Stored items from a collection

[Start of Attachment]

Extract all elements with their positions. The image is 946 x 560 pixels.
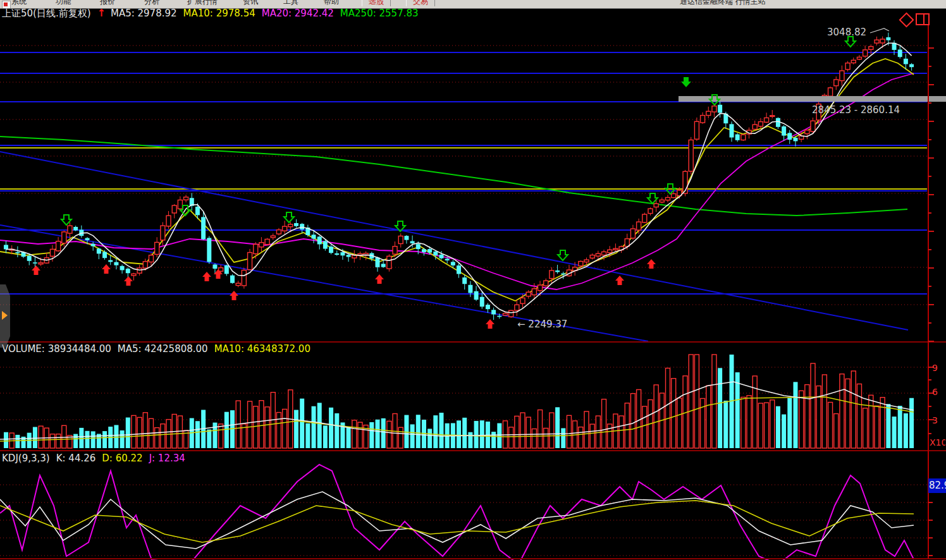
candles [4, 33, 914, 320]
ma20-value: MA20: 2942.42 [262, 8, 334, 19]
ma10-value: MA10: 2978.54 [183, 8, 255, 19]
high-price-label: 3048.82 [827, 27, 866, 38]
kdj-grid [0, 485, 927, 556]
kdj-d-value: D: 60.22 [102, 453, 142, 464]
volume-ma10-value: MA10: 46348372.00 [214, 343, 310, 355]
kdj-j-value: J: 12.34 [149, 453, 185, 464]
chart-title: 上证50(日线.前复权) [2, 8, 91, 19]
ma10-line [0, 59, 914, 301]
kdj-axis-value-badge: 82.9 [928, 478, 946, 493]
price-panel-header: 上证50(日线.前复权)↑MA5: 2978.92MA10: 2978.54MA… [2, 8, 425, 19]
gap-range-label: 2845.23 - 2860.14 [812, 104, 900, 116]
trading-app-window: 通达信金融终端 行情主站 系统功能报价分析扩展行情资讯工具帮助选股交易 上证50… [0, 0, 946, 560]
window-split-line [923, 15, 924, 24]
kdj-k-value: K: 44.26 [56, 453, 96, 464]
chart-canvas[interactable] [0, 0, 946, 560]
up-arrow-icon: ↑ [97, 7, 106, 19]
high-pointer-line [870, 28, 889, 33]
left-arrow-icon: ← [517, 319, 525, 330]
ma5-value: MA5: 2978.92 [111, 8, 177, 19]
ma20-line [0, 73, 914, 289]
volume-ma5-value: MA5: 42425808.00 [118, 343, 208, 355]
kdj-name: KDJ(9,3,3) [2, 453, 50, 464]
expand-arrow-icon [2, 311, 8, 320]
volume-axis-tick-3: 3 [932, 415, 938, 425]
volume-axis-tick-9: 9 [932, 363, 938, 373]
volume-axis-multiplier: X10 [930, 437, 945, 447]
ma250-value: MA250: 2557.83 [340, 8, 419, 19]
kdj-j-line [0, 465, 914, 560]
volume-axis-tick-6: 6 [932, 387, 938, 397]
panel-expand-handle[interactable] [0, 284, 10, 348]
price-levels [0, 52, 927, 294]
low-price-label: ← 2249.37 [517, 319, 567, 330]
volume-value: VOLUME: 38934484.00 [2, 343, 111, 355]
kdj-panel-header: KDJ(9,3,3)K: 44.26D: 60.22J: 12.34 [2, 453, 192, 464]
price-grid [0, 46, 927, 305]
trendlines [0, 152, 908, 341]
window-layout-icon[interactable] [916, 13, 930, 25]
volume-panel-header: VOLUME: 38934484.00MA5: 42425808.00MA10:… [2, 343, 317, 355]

[End of Attachment]

:: PROBLEM DESCRIPTION ::
All entries, top to bottom, should be retyped exactly; the pictures should not be.

:: OUTPUT ::
Extract all elements with their positions. The image is 946 x 560 pixels.
candles [4, 33, 914, 320]
ma20-value: MA20: 2942.42 [262, 8, 334, 19]
ma10-value: MA10: 2978.54 [183, 8, 255, 19]
high-price-label: 3048.82 [827, 27, 866, 38]
kdj-grid [0, 485, 927, 556]
kdj-d-value: D: 60.22 [102, 453, 142, 464]
volume-ma10-value: MA10: 46348372.00 [214, 343, 310, 355]
kdj-j-value: J: 12.34 [149, 453, 185, 464]
chart-title: 上证50(日线.前复权) [2, 8, 91, 19]
ma10-line [0, 59, 914, 301]
kdj-axis-value-badge: 82.9 [928, 478, 946, 493]
price-panel-header: 上证50(日线.前复权)↑MA5: 2978.92MA10: 2978.54MA… [2, 8, 425, 19]
gap-range-label: 2845.23 - 2860.14 [812, 104, 900, 116]
trading-app-window: 通达信金融终端 行情主站 系统功能报价分析扩展行情资讯工具帮助选股交易 上证50… [0, 0, 946, 560]
window-split-line [923, 15, 924, 24]
kdj-k-value: K: 44.26 [56, 453, 96, 464]
chart-canvas[interactable] [0, 0, 946, 560]
up-arrow-icon: ↑ [97, 7, 106, 19]
high-pointer-line [870, 28, 889, 33]
left-arrow-icon: ← [517, 319, 525, 330]
ma5-value: MA5: 2978.92 [111, 8, 177, 19]
ma20-line [0, 73, 914, 289]
volume-ma5-value: MA5: 42425808.00 [118, 343, 208, 355]
kdj-name: KDJ(9,3,3) [2, 453, 50, 464]
expand-arrow-icon [2, 311, 8, 320]
volume-axis-tick-3: 3 [932, 415, 938, 425]
volume-axis-tick-9: 9 [932, 363, 938, 373]
volume-axis-multiplier: X10 [930, 437, 945, 447]
ma250-value: MA250: 2557.83 [340, 8, 419, 19]
kdj-j-line [0, 465, 914, 560]
volume-axis-tick-6: 6 [932, 387, 938, 397]
panel-expand-handle[interactable] [0, 284, 10, 348]
price-levels [0, 52, 927, 294]
low-price-label: ← 2249.37 [517, 319, 567, 330]
volume-value: VOLUME: 38934484.00 [2, 343, 111, 355]
kdj-panel-header: KDJ(9,3,3)K: 44.26D: 60.22J: 12.34 [2, 453, 192, 464]
price-grid [0, 46, 927, 305]
trendlines [0, 152, 908, 341]
window-layout-icon[interactable] [916, 13, 930, 25]
volume-panel-header: VOLUME: 38934484.00MA5: 42425808.00MA10:… [2, 343, 317, 355]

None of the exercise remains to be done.